An innovation I would like to see is funding and operations that explicitly pay for stable, primary caregiver relationships and the work that happens around the hands-on care. That means:

Smaller, consistent teams instead of a long list of rotating staff.

Paid time for caregivers to document, coordinate with nurses and case managers, and communicate with families.

Simple, shared tools for tracking medications, behaviors, sleep, and mood so patterns can be seen early, not just in a crisis.

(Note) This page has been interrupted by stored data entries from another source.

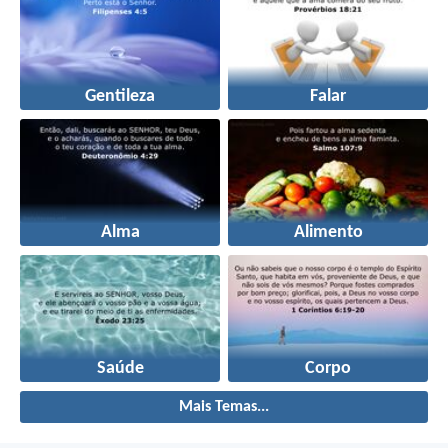
Gentileza
Falar
Alma
Alimento
Saúde
Corpo
Mais Temas...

In my own VA Medical Foster Home and disability services, I try to model this. My wife and I are the consistent people in the home. We build routines, keep detailed logs, and communicate regularly with VA teams, case managers, and families. That stability is what reduces behaviors, prevents hospital visits, and helps people feel safe.

If our industry can shift to valuing and funding continuity, not just coverage, clients will experience calmer, more predictable care, and caregivers will be treated as skilled professionals with the time and support they need to do their job well.

Thanks for sharing your knowledge and expertise. Is there anything else you’d like to add?

I would just add that for me, this work is not theoretical. It is my daily life and my home.

At Essential Living Support, LLC here in Cheyenne, my wife and I live where we provide care. We share our home with disabled Veterans and adults with intellectual and developmental disabilities who need structure, medical oversight, and genuine connection, but who do not want an institutional setting.

That means every system I build, every routine I put in place, has to work in real, day-to-day life. It has to keep people safe and also let them feel comfortable sitting on the couch, cooking in the kitchen, or laughing at the dining room table.

If a family, case manager, or VA team is looking for a setting where professionalism and compassion are both nonnegotiable, I invite them to learn more about Essential Living Support and the VA Medical Foster Home option. I am always willing to talk through whether my home is the right fit, explain how the program works, and be honest if a different level of care is needed.

There are many good providers in our field, but there is still a gap for Veterans and individuals with I/DD who need high structure, clear boundaries, and a calm, consistent home environment. That is the space I am committed to filling. If someone is looking for care that feels like home while still meeting clinical and regulatory standards, I would be honored to be part of that conversation.